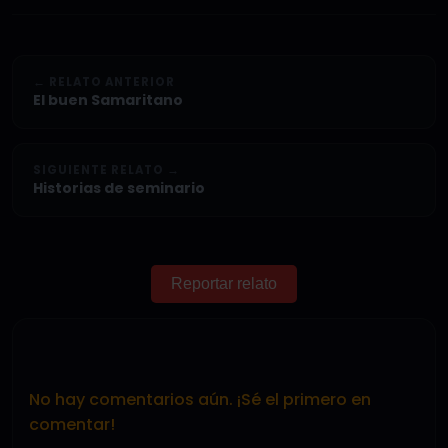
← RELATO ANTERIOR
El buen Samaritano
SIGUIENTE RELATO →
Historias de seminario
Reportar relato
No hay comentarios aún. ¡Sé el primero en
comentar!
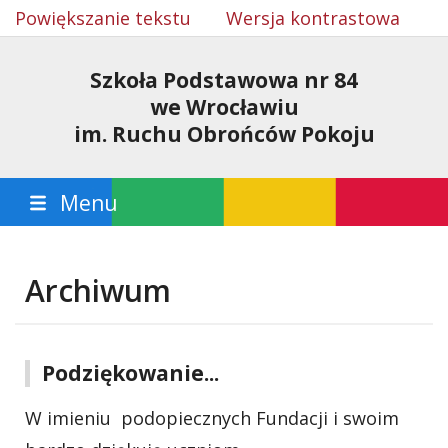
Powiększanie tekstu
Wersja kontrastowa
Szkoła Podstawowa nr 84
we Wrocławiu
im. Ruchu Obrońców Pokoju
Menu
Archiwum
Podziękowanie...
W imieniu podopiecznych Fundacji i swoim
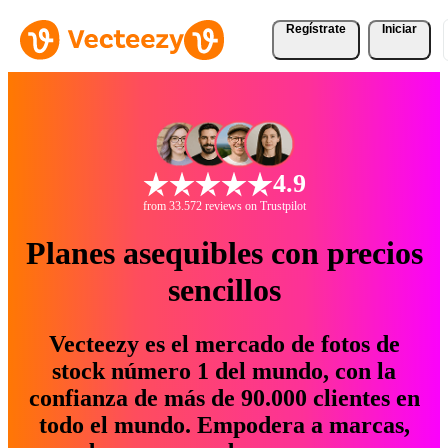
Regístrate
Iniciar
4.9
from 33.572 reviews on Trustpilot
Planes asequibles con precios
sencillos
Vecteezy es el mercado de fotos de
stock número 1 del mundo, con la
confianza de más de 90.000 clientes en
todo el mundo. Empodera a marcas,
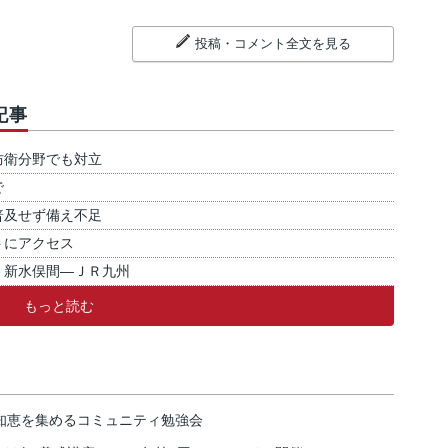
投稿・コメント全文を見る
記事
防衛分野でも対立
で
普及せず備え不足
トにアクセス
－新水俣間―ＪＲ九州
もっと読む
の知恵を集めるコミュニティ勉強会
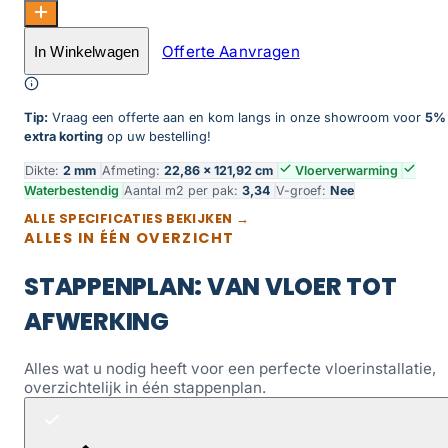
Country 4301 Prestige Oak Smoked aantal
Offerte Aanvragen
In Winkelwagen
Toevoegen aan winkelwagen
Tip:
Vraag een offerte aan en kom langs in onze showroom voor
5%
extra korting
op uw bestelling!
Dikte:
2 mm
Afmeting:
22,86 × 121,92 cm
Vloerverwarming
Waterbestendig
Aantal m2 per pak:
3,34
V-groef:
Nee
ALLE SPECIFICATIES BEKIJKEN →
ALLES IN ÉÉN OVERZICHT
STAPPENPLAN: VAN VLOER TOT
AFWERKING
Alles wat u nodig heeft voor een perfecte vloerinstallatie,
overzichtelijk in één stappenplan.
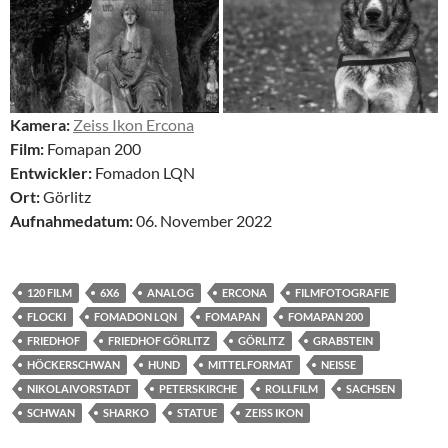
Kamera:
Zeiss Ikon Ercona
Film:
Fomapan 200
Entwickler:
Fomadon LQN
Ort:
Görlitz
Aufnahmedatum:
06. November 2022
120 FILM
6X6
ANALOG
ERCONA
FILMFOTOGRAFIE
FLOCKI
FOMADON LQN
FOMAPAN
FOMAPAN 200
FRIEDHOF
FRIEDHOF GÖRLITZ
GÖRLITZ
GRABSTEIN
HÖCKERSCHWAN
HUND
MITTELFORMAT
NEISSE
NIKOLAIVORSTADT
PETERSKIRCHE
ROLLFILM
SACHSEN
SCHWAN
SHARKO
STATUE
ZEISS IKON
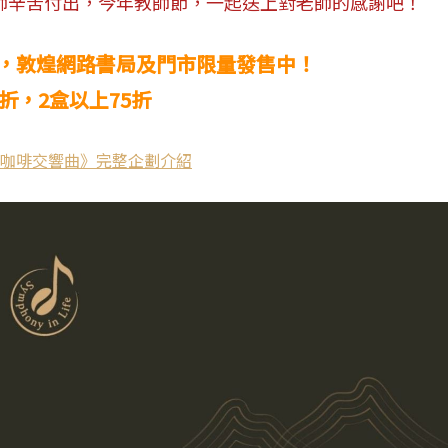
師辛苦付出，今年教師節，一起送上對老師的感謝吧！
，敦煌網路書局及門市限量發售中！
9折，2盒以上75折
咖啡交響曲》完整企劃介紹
...
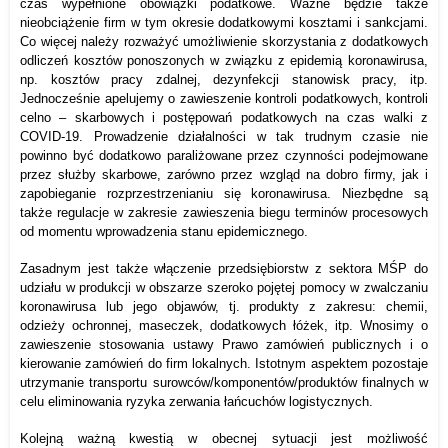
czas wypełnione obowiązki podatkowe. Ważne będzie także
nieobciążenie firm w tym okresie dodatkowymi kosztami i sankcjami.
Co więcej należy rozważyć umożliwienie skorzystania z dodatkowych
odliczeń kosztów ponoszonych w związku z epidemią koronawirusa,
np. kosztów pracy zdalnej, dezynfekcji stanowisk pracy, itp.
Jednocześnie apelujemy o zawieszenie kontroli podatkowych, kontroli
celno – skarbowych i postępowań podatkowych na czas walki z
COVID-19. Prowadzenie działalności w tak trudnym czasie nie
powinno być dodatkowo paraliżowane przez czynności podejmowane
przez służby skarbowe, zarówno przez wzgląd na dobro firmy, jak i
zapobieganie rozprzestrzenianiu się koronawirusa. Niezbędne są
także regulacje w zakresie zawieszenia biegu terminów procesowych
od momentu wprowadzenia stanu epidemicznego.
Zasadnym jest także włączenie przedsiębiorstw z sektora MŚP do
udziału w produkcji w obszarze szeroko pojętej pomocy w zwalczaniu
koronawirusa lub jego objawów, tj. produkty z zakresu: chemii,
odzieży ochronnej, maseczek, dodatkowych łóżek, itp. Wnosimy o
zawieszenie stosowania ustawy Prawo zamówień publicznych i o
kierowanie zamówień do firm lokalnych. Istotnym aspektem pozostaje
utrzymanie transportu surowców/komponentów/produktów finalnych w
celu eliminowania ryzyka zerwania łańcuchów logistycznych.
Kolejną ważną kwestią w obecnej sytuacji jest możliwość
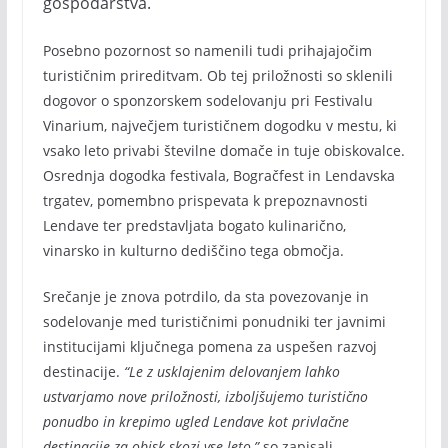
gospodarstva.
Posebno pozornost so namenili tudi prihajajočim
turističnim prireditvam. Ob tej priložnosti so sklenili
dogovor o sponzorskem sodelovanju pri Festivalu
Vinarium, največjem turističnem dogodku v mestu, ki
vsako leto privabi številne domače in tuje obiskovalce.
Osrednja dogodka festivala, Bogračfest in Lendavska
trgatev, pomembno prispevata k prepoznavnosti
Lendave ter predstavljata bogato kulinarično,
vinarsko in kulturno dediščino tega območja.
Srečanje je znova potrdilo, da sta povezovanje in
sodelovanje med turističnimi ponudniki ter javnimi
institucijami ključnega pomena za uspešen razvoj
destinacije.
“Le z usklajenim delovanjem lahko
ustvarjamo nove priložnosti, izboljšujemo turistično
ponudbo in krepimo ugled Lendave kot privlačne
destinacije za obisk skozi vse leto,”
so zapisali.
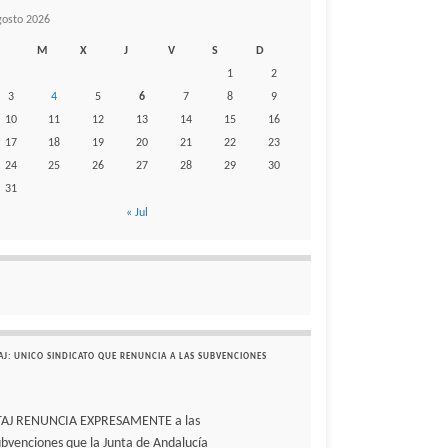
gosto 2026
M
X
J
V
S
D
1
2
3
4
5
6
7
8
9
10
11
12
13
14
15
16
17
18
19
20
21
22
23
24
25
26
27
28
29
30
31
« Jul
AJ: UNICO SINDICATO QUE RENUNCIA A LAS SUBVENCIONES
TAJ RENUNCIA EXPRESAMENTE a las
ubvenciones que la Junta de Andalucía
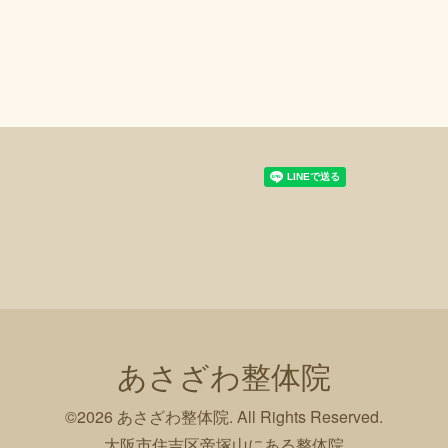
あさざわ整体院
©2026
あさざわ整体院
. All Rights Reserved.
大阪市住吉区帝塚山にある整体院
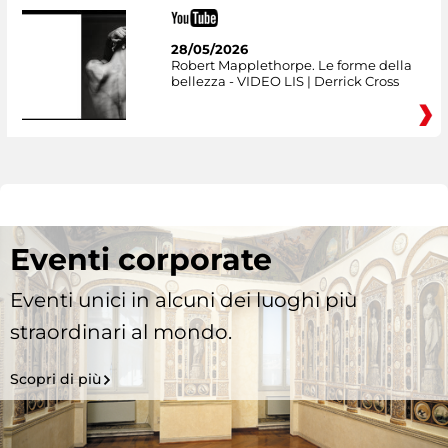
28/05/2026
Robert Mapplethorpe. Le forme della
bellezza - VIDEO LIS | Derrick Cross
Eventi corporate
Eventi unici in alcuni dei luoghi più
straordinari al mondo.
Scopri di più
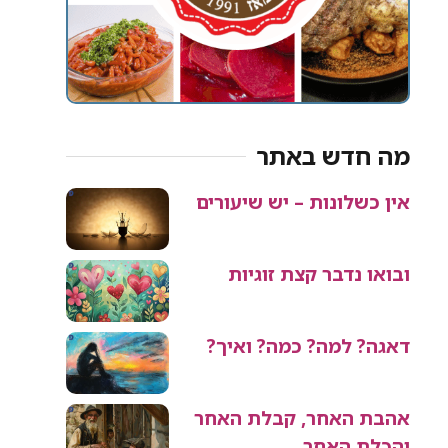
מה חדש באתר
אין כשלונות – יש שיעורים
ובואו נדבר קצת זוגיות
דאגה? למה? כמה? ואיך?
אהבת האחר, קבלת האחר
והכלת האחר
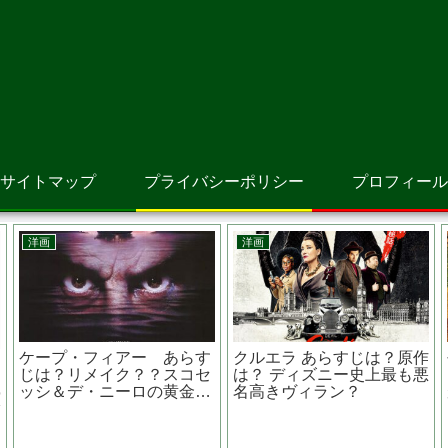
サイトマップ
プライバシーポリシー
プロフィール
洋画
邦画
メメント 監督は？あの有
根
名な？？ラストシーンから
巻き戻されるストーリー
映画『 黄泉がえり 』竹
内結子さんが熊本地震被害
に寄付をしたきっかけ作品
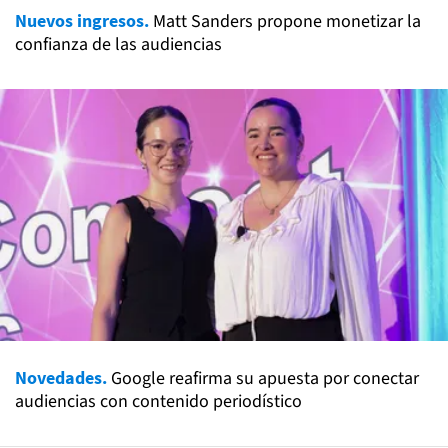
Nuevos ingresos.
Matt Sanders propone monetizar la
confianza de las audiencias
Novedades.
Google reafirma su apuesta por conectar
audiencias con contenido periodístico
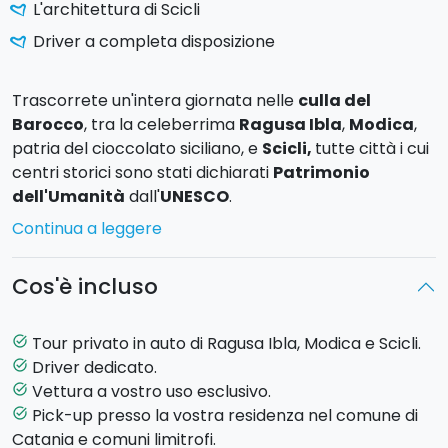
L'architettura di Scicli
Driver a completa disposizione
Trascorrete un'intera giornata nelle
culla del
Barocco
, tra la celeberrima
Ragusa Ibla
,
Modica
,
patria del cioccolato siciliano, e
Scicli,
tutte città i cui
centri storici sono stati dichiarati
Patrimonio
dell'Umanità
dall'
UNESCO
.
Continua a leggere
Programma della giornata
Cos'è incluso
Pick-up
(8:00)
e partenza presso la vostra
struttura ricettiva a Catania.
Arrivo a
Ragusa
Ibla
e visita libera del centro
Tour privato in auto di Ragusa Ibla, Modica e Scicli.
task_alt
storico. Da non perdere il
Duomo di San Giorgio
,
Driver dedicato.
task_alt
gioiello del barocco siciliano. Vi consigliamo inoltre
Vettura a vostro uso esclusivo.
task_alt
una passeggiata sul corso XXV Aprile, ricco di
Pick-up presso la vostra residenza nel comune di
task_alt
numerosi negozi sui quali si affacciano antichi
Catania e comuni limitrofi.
==
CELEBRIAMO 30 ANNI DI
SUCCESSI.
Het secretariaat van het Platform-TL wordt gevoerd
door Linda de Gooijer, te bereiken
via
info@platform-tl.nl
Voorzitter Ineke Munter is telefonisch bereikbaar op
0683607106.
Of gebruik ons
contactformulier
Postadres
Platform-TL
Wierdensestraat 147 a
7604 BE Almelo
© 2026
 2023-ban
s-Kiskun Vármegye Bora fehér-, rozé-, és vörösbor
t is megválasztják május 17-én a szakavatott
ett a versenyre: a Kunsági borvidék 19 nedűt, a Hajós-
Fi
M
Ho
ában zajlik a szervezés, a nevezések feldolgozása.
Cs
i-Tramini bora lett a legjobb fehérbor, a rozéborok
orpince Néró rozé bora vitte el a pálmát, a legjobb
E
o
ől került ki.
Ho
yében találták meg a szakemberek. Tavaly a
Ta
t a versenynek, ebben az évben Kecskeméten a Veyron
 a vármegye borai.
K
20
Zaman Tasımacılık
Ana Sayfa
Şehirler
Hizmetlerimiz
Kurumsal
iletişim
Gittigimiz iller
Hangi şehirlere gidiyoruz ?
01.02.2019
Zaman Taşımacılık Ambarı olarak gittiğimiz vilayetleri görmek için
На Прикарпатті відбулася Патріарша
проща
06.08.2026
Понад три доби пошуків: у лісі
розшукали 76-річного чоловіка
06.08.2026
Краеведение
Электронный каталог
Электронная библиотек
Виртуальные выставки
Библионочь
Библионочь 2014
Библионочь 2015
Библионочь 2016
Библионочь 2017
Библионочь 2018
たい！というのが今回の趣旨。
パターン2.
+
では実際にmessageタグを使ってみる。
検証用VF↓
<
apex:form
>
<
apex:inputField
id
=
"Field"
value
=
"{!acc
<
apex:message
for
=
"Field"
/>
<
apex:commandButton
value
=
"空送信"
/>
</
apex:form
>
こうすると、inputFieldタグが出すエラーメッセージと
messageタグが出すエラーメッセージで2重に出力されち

# EXERCISE
For each line above that contains the word "Ibla", copy that line.

# OUTPUT OF THE TASK
Ragusa Ibla
Ibla
Tour privato in auto di Ragusa Ibla, Modica e Scicli.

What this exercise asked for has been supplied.